* Exercise instructions
Locate "Adobe Workfront Fusion" in the listing. Transcribe the line that contains it and every line that follows, through the last, omitting all pictures.

Start of Provided records

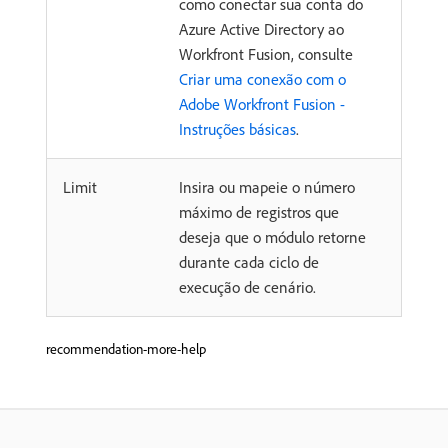
como conectar sua conta do
Azure Active Directory ao
Workfront Fusion, consulte
Criar uma conexão com o
Adobe Workfront Fusion -
Instruções básicas
.
Limit
Insira ou mapeie o número
máximo de registros que
deseja que o módulo retorne
durante cada ciclo de
execução de cenário.
recommendation-more-help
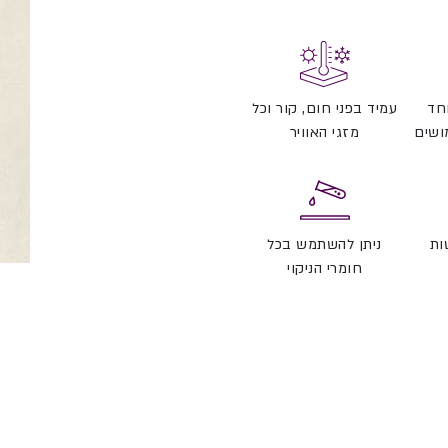
חד
עמיד בפני חום, קור וכל
ושים
מזגי האוויר
ות
ניתן להשתמש בכל
חומרי הניקוי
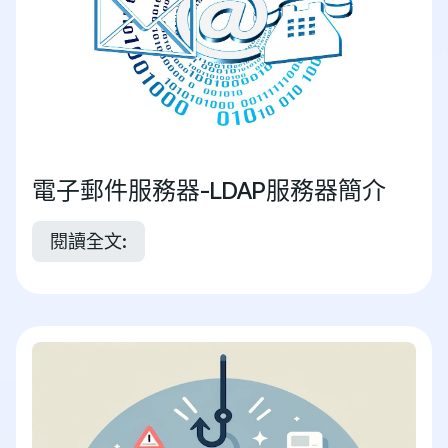
電子郵件服務器-LDAP服務器簡介
閱讀全文:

End of Provided records

* Task solution
Adobe Workfront Fusion -
Instruções básicas
.
Limit
Insira ou mapeie o número
máximo de registros que
deseja que o módulo retorne
durante cada ciclo de
execução de cenário.
recommendation-more-help
חד
עמיד בפני חום, קור וכל
ושים
מזגי האוויר
ות
ניתן להשתמש בכל
חומרי הניקוי
電子郵件服務器-LDAP服務器簡介
閱讀全文:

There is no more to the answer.